Task instructions
Where an entry contains a picture, skip the picture and write out everything else exactly.

Data extract
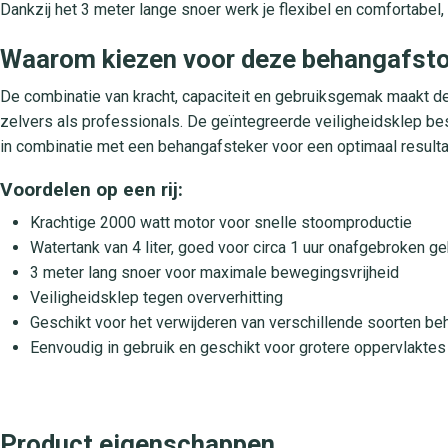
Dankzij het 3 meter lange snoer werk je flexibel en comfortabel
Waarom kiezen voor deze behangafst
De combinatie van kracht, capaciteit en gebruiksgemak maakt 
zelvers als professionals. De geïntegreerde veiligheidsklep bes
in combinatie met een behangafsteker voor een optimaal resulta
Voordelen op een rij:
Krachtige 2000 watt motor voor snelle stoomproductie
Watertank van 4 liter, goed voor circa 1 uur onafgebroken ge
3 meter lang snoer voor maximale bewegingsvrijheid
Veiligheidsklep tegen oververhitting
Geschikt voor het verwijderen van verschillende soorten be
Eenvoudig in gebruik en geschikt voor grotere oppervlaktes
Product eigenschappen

Answer to the exercise
Dankzij het 3 meter lange snoer werk je flexibel en comfortabel
Waarom kiezen voor deze behangafst
De combinatie van kracht, capaciteit en gebruiksgemak maakt 
zelvers als professionals. De geïntegreerde veiligheidsklep bes
in combinatie met een behangafsteker voor een optimaal resulta
Voordelen op een rij:
Krachtige 2000 watt motor voor snelle stoomproductie
Watertank van 4 liter, goed voor circa 1 uur onafgebroken ge
3 meter lang snoer voor maximale bewegingsvrijheid
Veiligheidsklep tegen oververhitting
Geschikt voor het verwijderen van verschillende soorten be
Eenvoudig in gebruik en geschikt voor grotere oppervlaktes
Product eigenschappen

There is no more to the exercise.